Si es para guitarra dale tranquilo que no necesitas bajar mucho  es muy buen woofer, tiene 95db de sensibilidad, con 80w vas a volar todo


----------



## Electronec (Ene 26, 2012)

Gracias compañeros por responder.

Entonces es buen altavoz/parlante de rango estendido para guitarra ?. 
Ahora estoy a tiempo, porque hasta dentro de unos 15 dias no me lo voy a comprar.

Eso de lo de woofer de monitoreo, no me ha quedado claro, me lo podeis explicar.

Gracias y saludos.


----------



## juanfilas (Ene 26, 2012)

Es un parlante casi ideal para una guitarra, dale para adelante que conozco bastante gente que ha usado el mismo (el de 12´´) y esta muy contenta.

Yo tampoco se a que se refieren con "monitoreo" sera que cree que son para monitores de piso...

Saludos


----------



## rash (Ene 26, 2012)

electronec también estoy interesado en un parlante para guitarra y este tiene una excelente relación calidad/precio... 

por cierto... ¿cómo son las condiciones de venta?....ya sabes, envío, pago, etc

saludos compañero


----------



## Electronec (Ene 27, 2012)

@juanfilas:  Gracias amigo por responder, tendré en cuenta tu opinión.

@rash: Lo voy a comprar en una tienda del centro de Madrid, no sé si venden on-line me imagino que sí y seguro que te lo podrán enviar. Te dejo el Link. La verdad que es una tienda muy especializada y prestigiosa.

http://www.casa-altavoces.com/v2/

Dale un vistazo y no obstante tengo el teléfono del comercial le puedo llamar si quieres o te paso el teléfono y los datos.
El de 12" vale en tienda 66e y el de 10" 58e. 
6 o 7 éuros mas caro que en algunos sitios web que he visitado pero luego te ahorras los gatos de envio.

Saludos.


----------



## SonyXploD (Ene 27, 2012)

te recomiendo estos http://www.usspeaker.com/delta lite2512II-1.htm son los que tengo y suenan una barbaridad, y te sirven para casi cualquier necesidad que tengas .

para monitor de estudio (me falto decir)  me refiero para guitarras, vocales etc. son buenos y suenan bien en ese ambito.. no son recomendables para necesidades con muchos graves (30-50hz) porque sencillamente no estan hechos para eso.
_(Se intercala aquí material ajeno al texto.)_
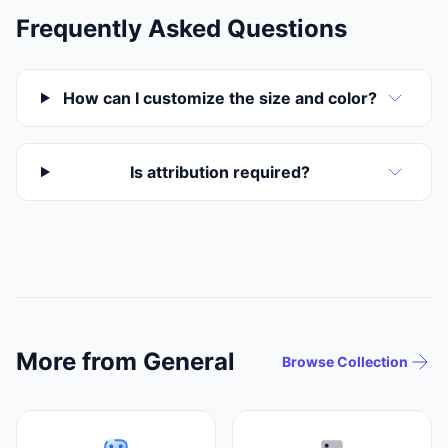
Frequently Asked Questions
How can I customize the size and color?
Is attribution required?
More from General
Browse Collection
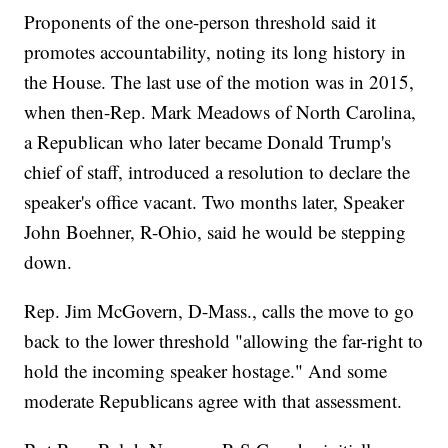
Proponents of the one-person threshold said it
promotes accountability, noting its long history in
the House. The last use of the motion was in 2015,
when then-Rep. Mark Meadows of North Carolina,
a Republican who later became Donald Trump's
chief of staff, introduced a resolution to declare the
speaker's office vacant. Two months later, Speaker
John Boehner, R-Ohio, said he would be stepping
down.
Rep. Jim McGovern, D-Mass., calls the move to go
back to the lower threshold "allowing the far-right to
hold the incoming speaker hostage." And some
moderate Republicans agree with that assessment.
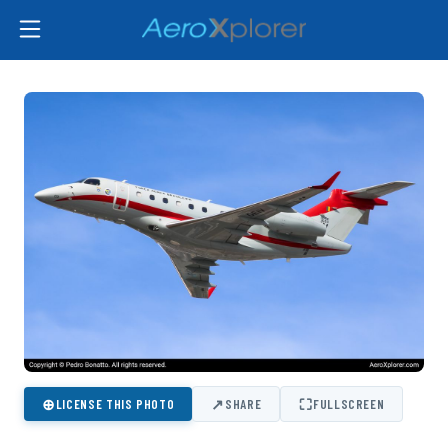
⊕
↗
⛶
LICENSE THIS PHOTO
SHARE
FULLSCREEN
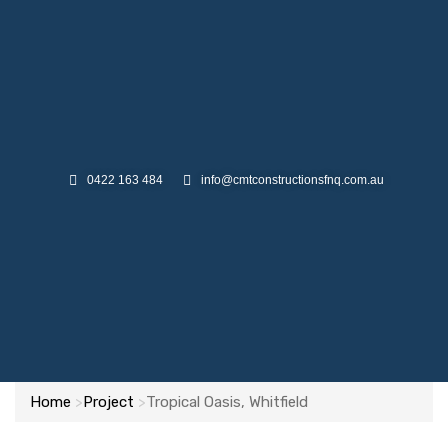
0422 163 484
info@cmtconstructionsfnq.com.au
Home
Project
Tropical Oasis, Whitfield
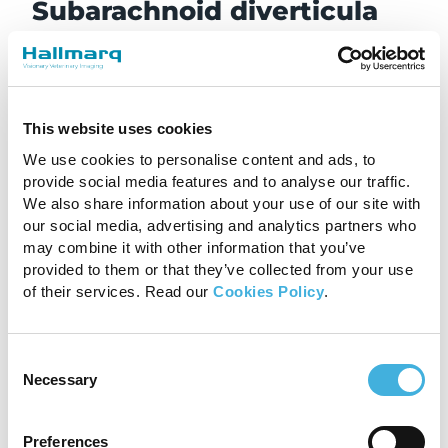
Subarachnoid diverticula
This is a congenital or anomalous condition that
involves abnormal layering of the arachnoid
layer, typically focally in the dorsal arachnoid
layer of the thoracolumbar spinal cord. The
This website uses cookies
abnormal layering results in an outpouching or
We use cookies to personalise content and ads, to
dilation, which causes spinal cord compression.
provide social media features and to analyse our traffic.
French bulldogs are typically less than three
We also share information about your use of our site with
years old when they start to show signs of this
our social media, advertising and analytics partners who
condition, including variable degrees of
may combine it with other information that you’ve
provided to them or that they’ve collected from your use
myelopathy and discomfort. Surgery can
of their services. Read our
Cookies Policy
.
alleviate the spinal cord compression, although
the issue can return.
Intervertebral disc disease
Consent
Necessary
Selection
(IVDD)
This is the most common, and perhaps most
Preferences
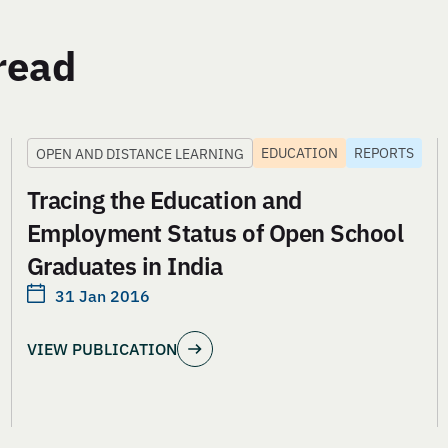
read
EDUCATION
REPORTS
OPEN AND DISTANCE LEARNING
Tracing the Education and
Employment Status of Open School
Graduates in India
31 Jan 2016
VIEW PUBLICATION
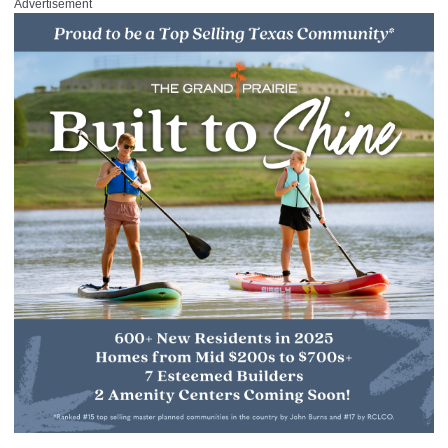
Advertisement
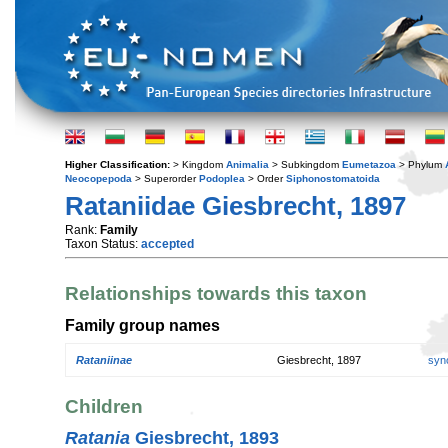
Higher Classification:
> Kingdom
Animalia
> Subkingdom
Eumetazoa
> Phylum
Neocopepoda
> Superorder
Podoplea
> Order
Siphonostomatoida
Rataniidae Giesbrecht, 1897
Rank:
Family
Taxon Status:
accepted
Relationships towards this taxon
Family group names
Rataniinae
Giesbrecht, 1897
syn
Children
Ratania
Giesbrecht, 1893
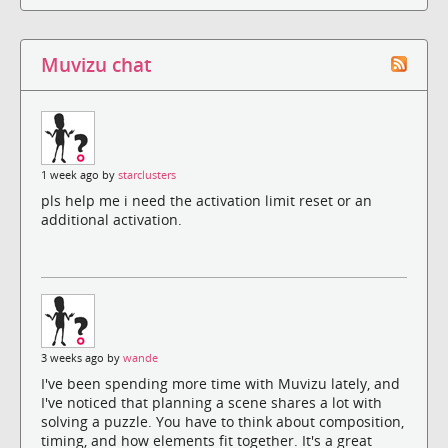
Muvizu chat
1 week ago by
starclusters
pls help me i need the activation limit reset or an
additional activation.
3 weeks ago by
wande
I've been spending more time with Muvizu lately, and
I've noticed that planning a scene shares a lot with
solving a puzzle. You have to think about composition,
timing, and how elements fit together. It's a great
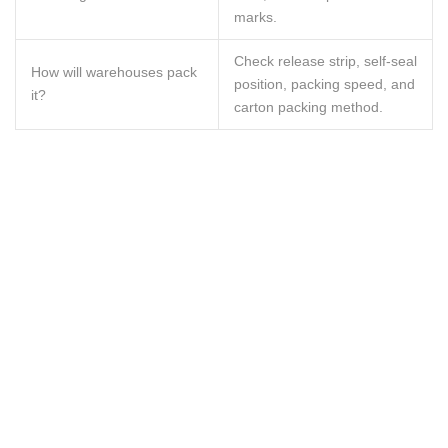
marks.
Check release strip, self-seal
How will warehouses pack
position, packing speed, and
it?
carton packing method.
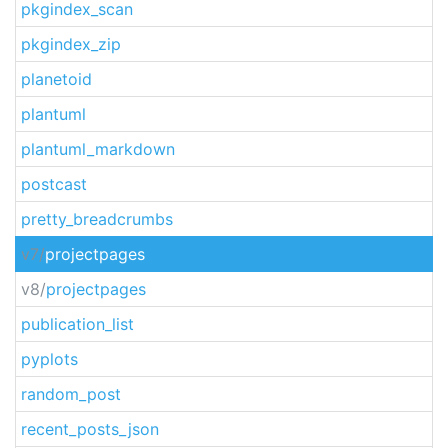
pkgindex_scan
pkgindex_zip
planetoid
plantuml
plantuml_markdown
postcast
pretty_breadcrumbs
v7/
projectpages
v8/
projectpages
publication_list
pyplots
random_post
recent_posts_json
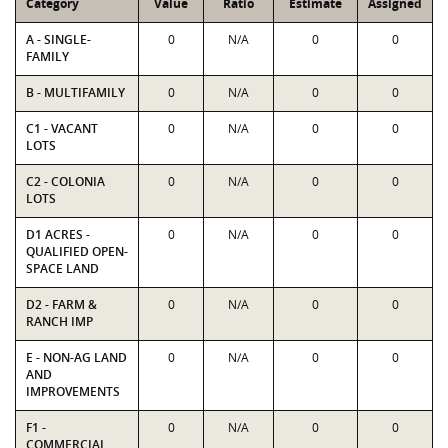
Category
Value
Ratio
Estimate
Assigned
A - SINGLE-
0
N/A
0
0
FAMILY
B - MULTIFAMILY
0
N/A
0
0
C1 - VACANT
0
N/A
0
0
LOTS
C2 - COLONIA
0
N/A
0
0
LOTS
D1 ACRES -
0
N/A
0
0
QUALIFIED OPEN-
SPACE LAND
D2 - FARM &
0
N/A
0
0
RANCH IMP
E - NON-AG LAND
0
N/A
0
0
AND
IMPROVEMENTS
F1 -
0
N/A
0
0
COMMERCIAL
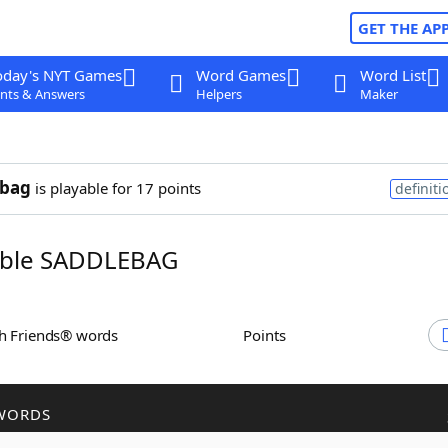
GET THE AP
oday's NYT Games
Word Games
Word List
nts & Answers
Helpers
Maker
ebag
is playable for 17 points
definiti
ble SADDLEBAG
th Friends® words
Points
WORDS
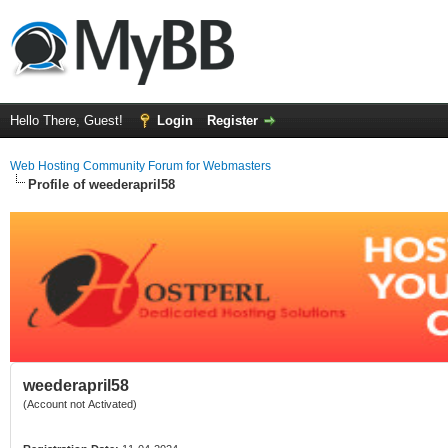
Hello There, Guest!
Login
Register
Web Hosting Community Forum for Webmasters
Profile of weederapril58
weederapril58
(Account not Activated)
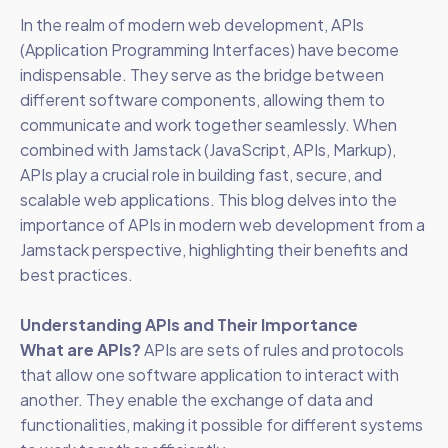
In the realm of modern web development, APIs
(Application Programming Interfaces) have become
indispensable. They serve as the bridge between
different software components, allowing them to
communicate and work together seamlessly. When
combined with Jamstack (JavaScript, APIs, Markup),
APIs play a crucial role in building fast, secure, and
scalable web applications. This blog delves into the
importance of APIs in modern web development from a
Jamstack perspective, highlighting their benefits and
best practices.
Understanding APIs and Their Importance
What are APIs?
APIs are sets of rules and protocols
that allow one software application to interact with
another. They enable the exchange of data and
functionalities, making it possible for different systems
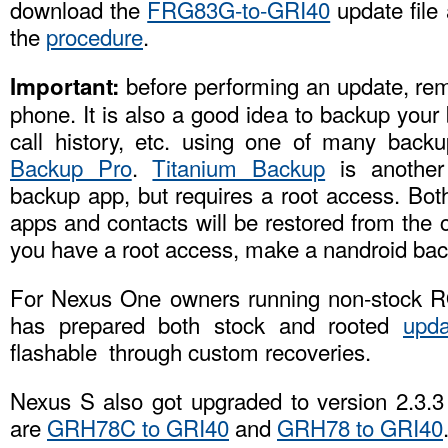
download the
FRG83G-to-GRI40
update file 
the
procedure
.
before performing an update, re
Important:
phone. It is also a good idea to backup you
call history, etc. using one of many bac
Backup Pro
.
Titanium Backup
is another
backup app, but requires a root access. Bot
apps and contacts will be restored from the c
you have a root access, make a nandroid bac
For Nexus One owners running non-stock 
has prepared both stock and rooted
upda
flashable through custom recoveries.
Nexus S also got upgraded to version 2.3.3 
are
GRH78C to GRI40
and
GRH78 to GRI40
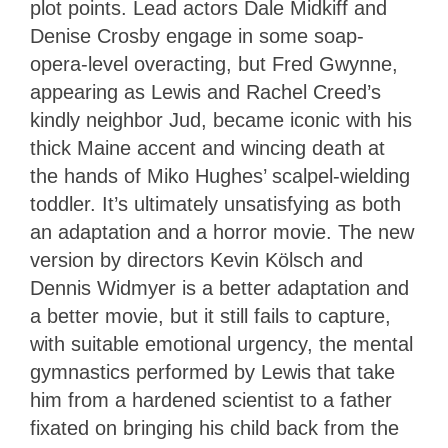
plot points. Lead actors Dale Midkiff and
Denise Crosby engage in some soap-
opera-level overacting, but Fred Gwynne,
appearing as Lewis and Rachel Creed’s
kindly neighbor Ju
d, became iconic with his
thick Maine accent and wincing death at
the hands of Miko Hughes’ scalpel-wielding
toddler. It’s ultimately unsatisfying as both
an adaptation and a horror movie. The new
version by directors Kevin Kölsch and
Dennis Widmyer is a better adaptation and
a better movie, but it still fails to capture,
with suitable emotional urgency, the mental
gymnastics performed by Lewis that take
him from a hardened scientist to a father
fixated on bringing his child back from the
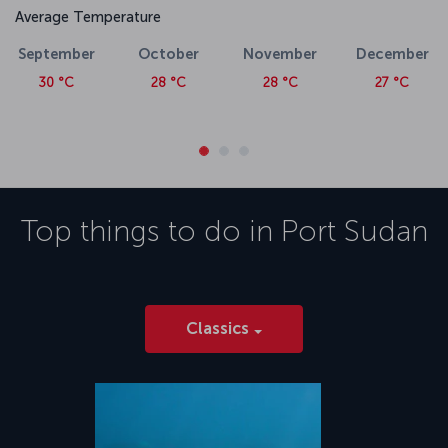
Average Temperature
September
October
November
December
30 °C
28 °C
28 °C
27 °C
Top things to do in
Port Sudan
Classics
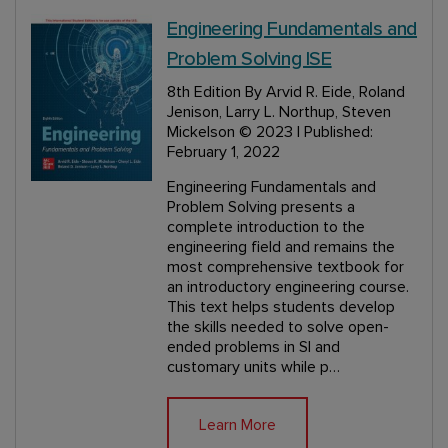
Engineering Fundamentals and
Problem Solving ISE
8th Edition
By Arvid R. Eide, Roland
Jenison, Larry L. Northup, Steven
Mickelson
© 2023 | Published:
February 1, 2022
Engineering Fundamentals and
Problem Solving presents a
complete introduction to the
engineering field and remains the
most comprehensive textbook for
an introductory engineering course.
This text helps students develop
the skills needed to solve open-
ended problems in SI and
customary units while p…
Learn More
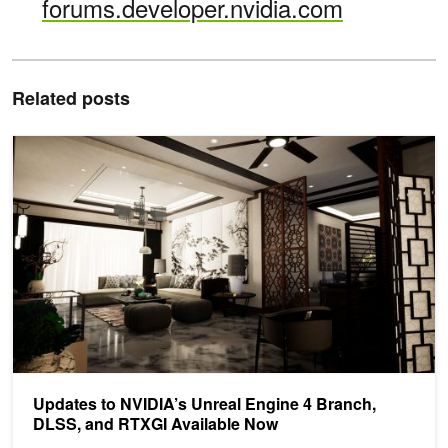
forums.developer.nvidia.com
Related posts
Updates to NVIDIA’s Unreal Engine 4 Branch, DLSS, and RTXGI A
Updates to NVIDIA’s Unreal Engine 4 Branch,
DLSS, and RTXGI Available Now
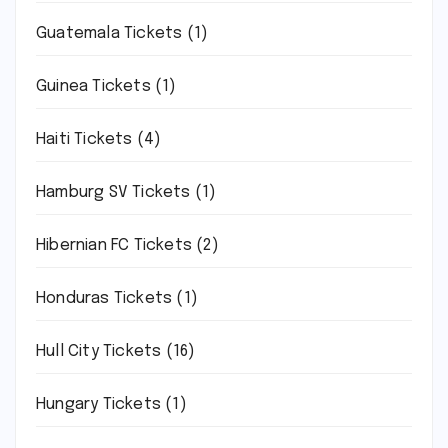
Guatemala Tickets
(1)
Guinea Tickets
(1)
Haiti Tickets
(4)
Hamburg SV Tickets
(1)
Hibernian FC Tickets
(2)
Honduras Tickets
(1)
Hull City Tickets
(16)
Hungary Tickets
(1)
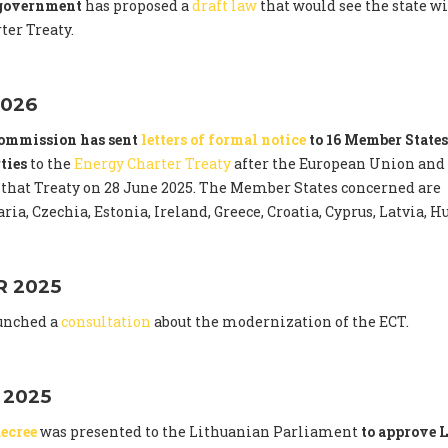
 government
has proposed a
draft law
that would see the state 
ter Treaty.
026
ommission has sent
letters of formal notice
to 16 Member States
ties
to the
Energy Charter Treaty
after the European Union and
that Treaty on 28 June 2025. The Member States concerned are
ria, Czechia, Estonia, Ireland, Greece, Croatia, Cyprus, Latvia,
 2025
unched a
consultation
about the modernization of the ECT.
 2025
ecree
was presented to the Lithuanian Parliament
to approve L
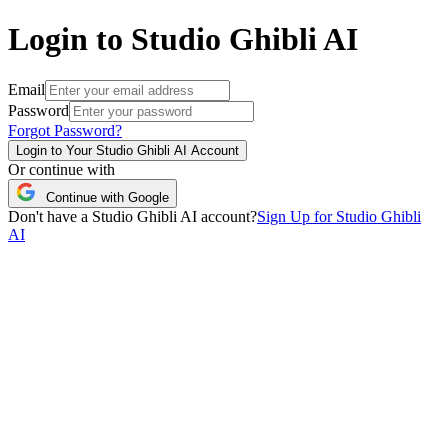
Login to Studio Ghibli AI
Email
Password
Forgot Password?
Login to Your Studio Ghibli AI Account
Or continue with
Continue with Google
Don't have a Studio Ghibli AI account?
Sign Up for Studio Ghibli
AI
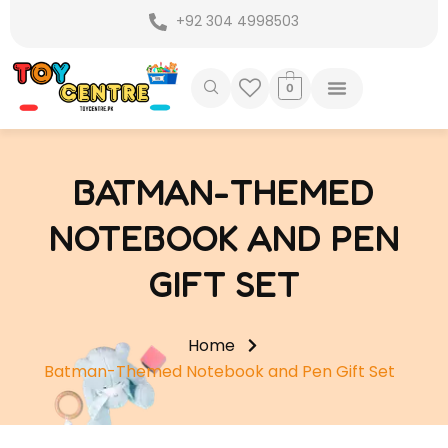
Skip
+92 304 4998503
to
content
0
BATMAN-THEMED
NOTEBOOK AND PEN
GIFT SET
Home
Batman-Themed Notebook and Pen Gift Set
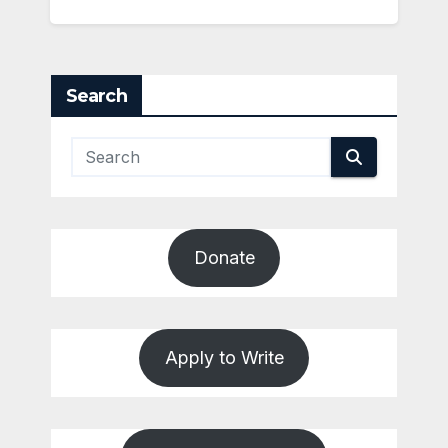
Search
Donate
Apply to Write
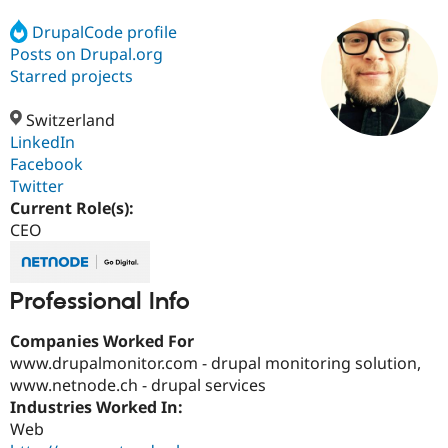
DrupalCode profile
Posts on Drupal.org
Community
Drupal AI
Documentat
Find a Drupa
Certified Pa
Starred projects
Switzerland
Support Drupal
Case Studie
Getting star
About the
Become a D
Community
LinkedIn
Certified Pa
Facebook
Twitter
Get Started
Drupal for
Local Devel
The Drupal
Governmen
Guide
How to Cont
Association
Current Role(s):
Find a Hosti
CEO
Provider
Try Drupal CMS
Drupal for 
Developer R
DrupalCon
Donate
Education
Professional Info
Find a Migra
Try Hosting
Partner
Drupal CMS
Events
Become a Pa
Companies Worked For
Drupal for N
Guide
www.drupalmonitor.com - drupal monitoring solution,
www.netnode.ch - drupal services
Find Trainin
Jobs / Caree
Become a Ri
Industries Worked In:
Drupal for
Drupal User
Maker
Web
eCommerce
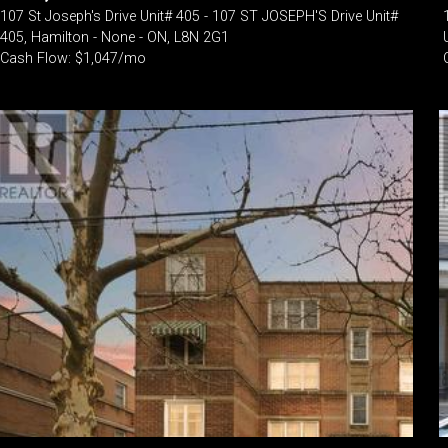
107 St Joseph's Drive Unit# 405 - 107 ST JOSEPH'S Drive Unit#
405, Hamilton - None - ON, L8N 2G1
Cash Flow: $1,047/mo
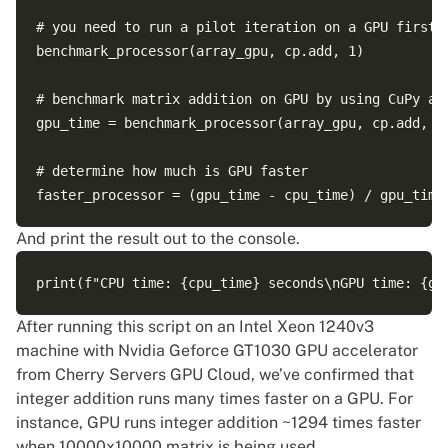
# you need to run a pilot iteration on a GPU first t
benchmark_processor(array_gpu, cp.add, 1)

# benchmark matrix addition on GPU by using CuPy add
gpu_time = benchmark_processor(array_gpu, cp.add, 99
# determine how much is GPU faster

And print the result out to the console.
After running this script on an Intel Xeon 1240v3
machine with Nvidia Geforce GT1030 GPU accelerator
from
Cherry Servers GPU Cloud
, we’ve confirmed that
integer addition runs many times faster on a GPU. For
instance, GPU runs integer addition ~1294 times faster
when 10000x10000 matrix is being used.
para cantar, kareoke, casa, practicas guitarra. vas de 10. 
para fiestas solo los puedes utilizar reproduciendo de 100hz hacia arriba para que no distorsionen y te rinda mas su potencia.

saludos


----------



## Electronec (Ene 27, 2012)

SonyXploD dijo:


> para monitor de estudio (me falto decir)  me refiero para guitarras, vocales etc. son buenos y suenan bien en ese ambito.. no son recomendables para necesidades con muchos graves (30-50hz) porque sencillamente no estan hechos para eso.
> saludos



Gracias por la aclaración.

Saludos.


----------



## rash (Ene 27, 2012)

..gracias electronec... voy a mirar un poco la página y ya te cuento... también estoy detrás de montar un ampli de guitarra...

saludos y cuidate compañero

rash


----------